I could do something covering Tungusic pretty readily, a little less readily for Mongolic, and with some actual inconvenience/legwork, I suppose, Salishan, Turkic, Bodic, maybe some others.

bradrn · Post by **bradrn** » Thu Sep 01, 2022 10:54 pm

fusijui wrote: ↑Thu Sep 01, 2022 9:45 pm I could do something covering Tungusic pretty readily …

Yes please! And I know Moose-tache has also mentioned they know something about Tungusic, which might make it a bit easier.

Man in Space · Post by **Man in Space** » Fri Sep 02, 2022 3:55 pm

OK. So how do we want to organize things? One thread per language family where we compile everything and discuss?

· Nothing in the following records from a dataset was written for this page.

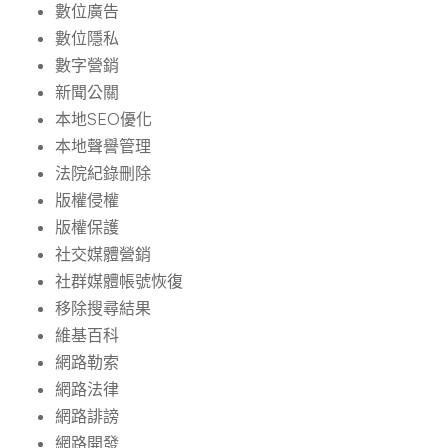
數位廣告
數位隱私
數字營銷
新聞公關
本地SEO優化
本地聲譽管理
法院紀錄刪除
版權侵權
版權保護
社交媒體營銷
社群媒體帳號恢復
移除搜尋結果
維基百科
網路勒索
網路法律
網路誹謗
網路開發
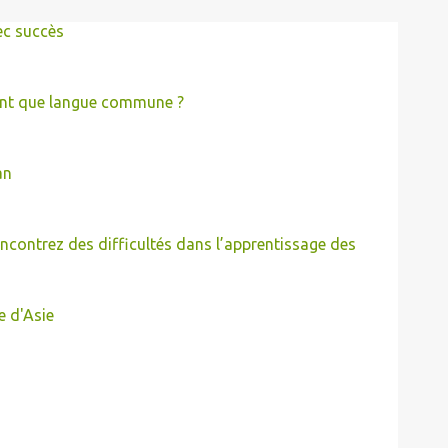
ec succès
tant que langue commune ?
an
contrez des difficultés dans l’apprentissage des
e d'Asie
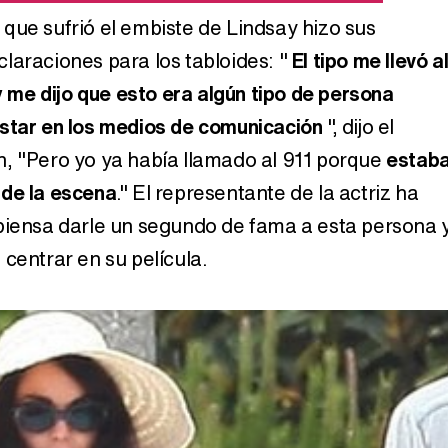
que sufrió el embiste de Lindsay hizo sus
laraciones para los tabloides: "
El tipo me llevó a
 y me dijo que esto era algún tipo de persona
star en los medios de comunicación
", dijo el
, "Pero yo ya había llamado al 911 porque
estab
 de la escena
." El representante de la actriz ha
piensa darle un segundo de fama a esta persona 
centrar en su película.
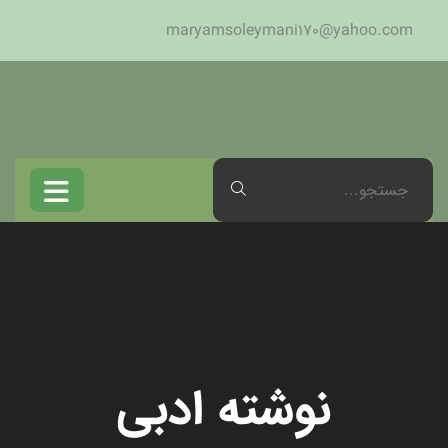
maryamsoleymani170@yahoo.com
نوشته ادبی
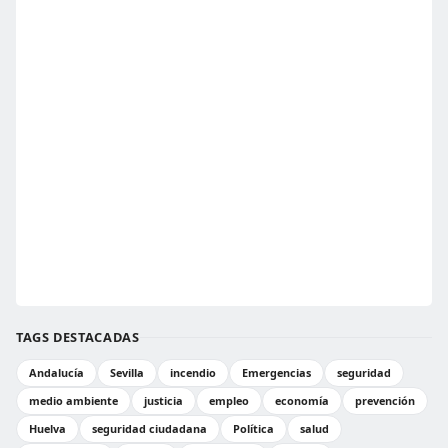
TAGS DESTACADAS
Andalucía
Sevilla
incendio
Emergencias
seguridad
medio ambiente
justicia
empleo
economía
prevención
Huelva
seguridad ciudadana
Política
salud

Are there any FOSS platforms we can use to construct the site? My coding skills leave much to be desired (Bootstrap and HTML are about as much as I can do in these regards, and even that’s stretching it.)

bradrn · Post by **bradrn** » Fri Sep 02, 2022 10:01 pm

Man in Space wrote: ↑Fri Sep 02, 2022 3:55 pm OK. So how do we want to organize things? One thread per language family where we compile everything and discuss?

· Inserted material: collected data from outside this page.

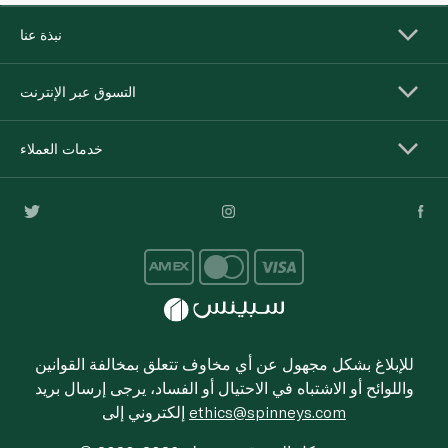
نبذة عنا
التسوق عبر الإنترنت
خدمات العملاء
للإبلاغ بشكل مجهول عن أي مخاوف تتعلق بمخالفة القوانين
واللوائح أو الاشتباه في الاحتيال أو الفساد، يرجى إرسال بريد
ethics@spinneys.com
إلكتروني إلى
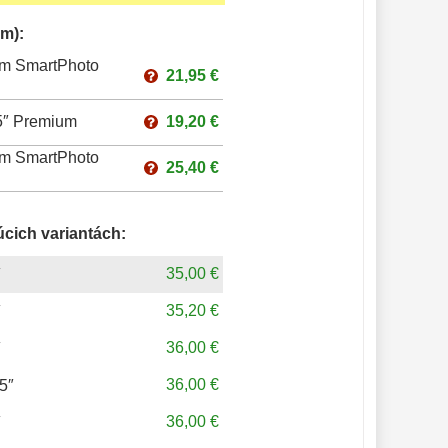
m):
rum SmartPhoto
21,95 €
25″ Premium
19,20 €
rum SmartPhoto
25,40 €
úcich variantách:
35,00 €
″
35,20 €
″
36,00 €
″
36,00 €
5″
36,00 €
″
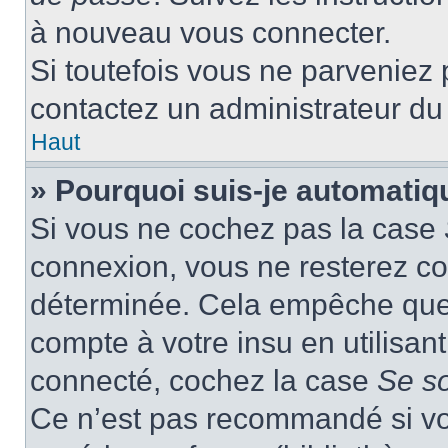
à nouveau vous connecter.
Si toutefois vous ne parveniez p
contactez un administrateur du
Haut
» Pourquoi suis-je automati
Si vous ne cochez pas la case
connexion, vous ne resterez c
déterminée. Cela empêche que q
compte à votre insu en utilisan
connecté, cochez la case
Se s
Ce n’est pas recommandé si vou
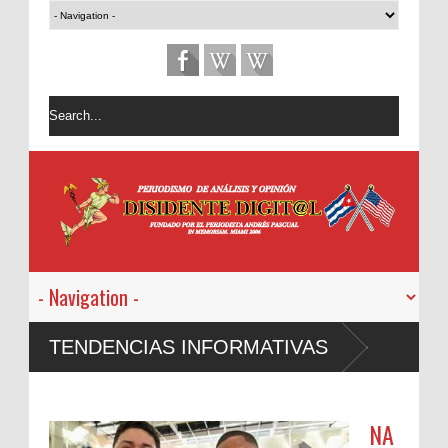
TENDENCIAS INFORMATIVAS
NA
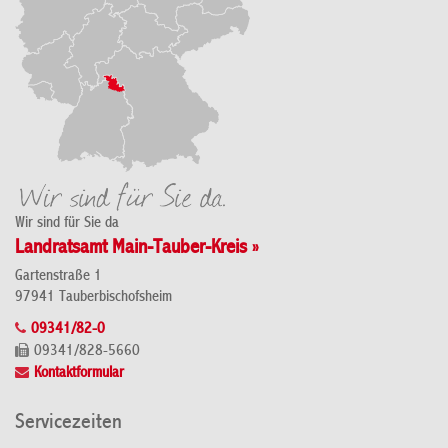
Wir sind für Sie da
Landratsamt Main-Tauber-Kreis »
Gartenstraße 1
97941 Tauberbischofsheim
09341/82-0
09341/828-5660
Kontaktformular
Servicezeiten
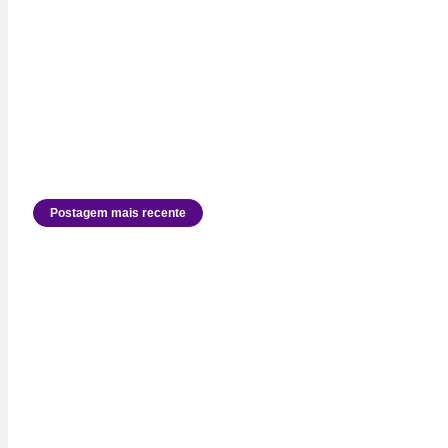
Postagem mais recente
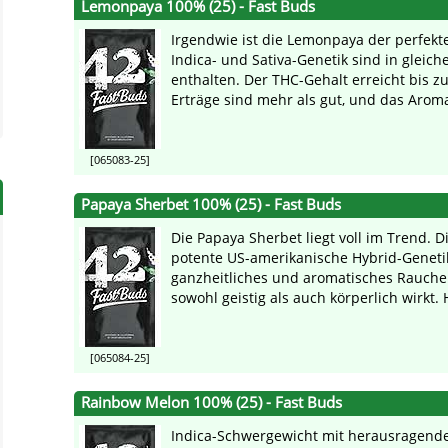
Lemonpaya 100% (25) - Fast Buds
Irgendwie ist die Lemonpaya der perfekte
Indica- und Sativa-Genetik sind in gleich
enthalten. Der THC-Gehalt erreicht bis z
Erträge sind mehr als gut, und das Arom
[065083-25]
Papaya Sherbet 100% (25) - Fast Buds
Die Papaya Sherbet liegt voll im Trend. D
potente US-amerikanische Hybrid-Genetik
ganzheitliches und aromatisches Raucher
sowohl geistig als auch körperlich wirkt. H
[065084-25]
Rainbow Melon 100% (25) - Fast Buds
Indica-Schwergewicht mit herausragende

Sounds good to me. Also one thread for discussion about the software and database organisation.

Are there any FOSS platforms we can use to construct the site? My coding skills leave much to be desired (Bootstrap and HTML are about as much as I can do in these regards, and even that’s stretching it.)

Our problem domain is fairly specialised, so I strongly suspect we’ll need to make our own website. I can write Haskell, and have made a website using it before; it was bad, but I’m a lot better now. Of rather more significance is that I’ve also made a sound change applier with it, and I can report that Haskell is pretty good at representing sound changes. (We could even use that SCA directly, as a library, though I doubt all our sound changes will fit into its format yet.) But I’m fine to use any other language if that’s what other people find easier — although we do seem to have rather a lot of Haskell developers here…

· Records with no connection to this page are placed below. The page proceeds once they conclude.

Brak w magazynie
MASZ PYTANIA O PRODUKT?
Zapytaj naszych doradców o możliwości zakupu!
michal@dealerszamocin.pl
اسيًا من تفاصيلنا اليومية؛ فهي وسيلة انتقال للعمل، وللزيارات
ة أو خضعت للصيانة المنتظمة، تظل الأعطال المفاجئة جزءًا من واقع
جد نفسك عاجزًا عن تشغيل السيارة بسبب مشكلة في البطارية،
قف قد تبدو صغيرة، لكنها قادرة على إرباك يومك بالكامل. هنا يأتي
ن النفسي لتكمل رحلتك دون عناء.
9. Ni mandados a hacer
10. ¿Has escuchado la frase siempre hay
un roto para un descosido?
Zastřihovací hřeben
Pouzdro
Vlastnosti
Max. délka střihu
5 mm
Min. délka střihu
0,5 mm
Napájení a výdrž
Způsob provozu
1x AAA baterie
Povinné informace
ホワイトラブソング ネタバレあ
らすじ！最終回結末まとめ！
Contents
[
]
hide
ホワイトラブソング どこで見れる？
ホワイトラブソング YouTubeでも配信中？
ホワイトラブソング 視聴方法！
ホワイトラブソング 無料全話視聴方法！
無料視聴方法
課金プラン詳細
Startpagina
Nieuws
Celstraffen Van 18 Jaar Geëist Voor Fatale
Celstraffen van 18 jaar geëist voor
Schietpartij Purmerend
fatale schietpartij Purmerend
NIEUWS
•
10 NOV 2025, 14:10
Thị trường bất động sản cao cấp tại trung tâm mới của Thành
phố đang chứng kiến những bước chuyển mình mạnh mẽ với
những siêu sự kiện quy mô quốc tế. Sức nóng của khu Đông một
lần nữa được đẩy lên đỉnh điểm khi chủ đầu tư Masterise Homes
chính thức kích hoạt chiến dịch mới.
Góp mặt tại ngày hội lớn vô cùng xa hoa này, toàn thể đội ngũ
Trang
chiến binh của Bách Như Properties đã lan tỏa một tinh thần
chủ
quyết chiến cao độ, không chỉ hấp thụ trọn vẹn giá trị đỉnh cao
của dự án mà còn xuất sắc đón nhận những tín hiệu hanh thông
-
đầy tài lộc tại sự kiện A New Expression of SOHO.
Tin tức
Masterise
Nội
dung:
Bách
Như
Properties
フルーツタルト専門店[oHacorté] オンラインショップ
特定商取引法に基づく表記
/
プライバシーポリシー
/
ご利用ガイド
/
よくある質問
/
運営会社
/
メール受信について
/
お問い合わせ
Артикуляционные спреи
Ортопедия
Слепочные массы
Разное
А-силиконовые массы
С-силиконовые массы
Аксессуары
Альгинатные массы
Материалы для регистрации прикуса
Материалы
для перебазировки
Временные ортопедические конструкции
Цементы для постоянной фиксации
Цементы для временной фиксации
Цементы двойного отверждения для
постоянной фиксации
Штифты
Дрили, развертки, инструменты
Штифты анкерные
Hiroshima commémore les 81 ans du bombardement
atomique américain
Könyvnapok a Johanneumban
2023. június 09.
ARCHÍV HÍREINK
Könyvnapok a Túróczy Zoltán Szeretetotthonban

dhok · Post by **dhok** » Sat Sep 03, 2022 3:35 pm

I think we should think a little bit about how sound changes should be represented. I'm going to go ahead and say that I don't think everything should be normalized to IPA—for languages in the Americas, for example, Americanist transcription is fine and (IMO) looks a lot better; Indo-European's in-house transcription is so ubiquitous that it would be flat-out bizarre (and misleading given e.g. the uncertainty surrounding the laryngeals) to try and normalize it.

We may wish to restrict ourselves to a handful of transcription systems, with all pages stating explicitly what transcription they are using. Ad hoc cover symbols (for series of stops at the same POA, for example) should be defined rigorously.

bradrn · Post by **bradrn** » Sat Sep 03, 2022 8:23 pm

dhok wrote: ↑Sat Sep 03, 2022 3:35 pm I think we should think a little bit about how sound changes should be represented. I'm going to go ahead and say that I don't think everything should be normalized to IPA—for languages in the Americas, for example, Americanist transcription is fine and (IMO) looks a lot better; Indo-European's in-house transcription is so ubiquitous that it would be flat-out bizarre (and misleading given e.g. the uncertainty surrounding the laryngeals) to try and normalize it.

We may wish to restrict ourselves to a handful of transcription systems, with all pages stating explicitly what transcription they are using. Ad hoc cover symbols (for series of stops at the same POA, for example) should be defined rigorously.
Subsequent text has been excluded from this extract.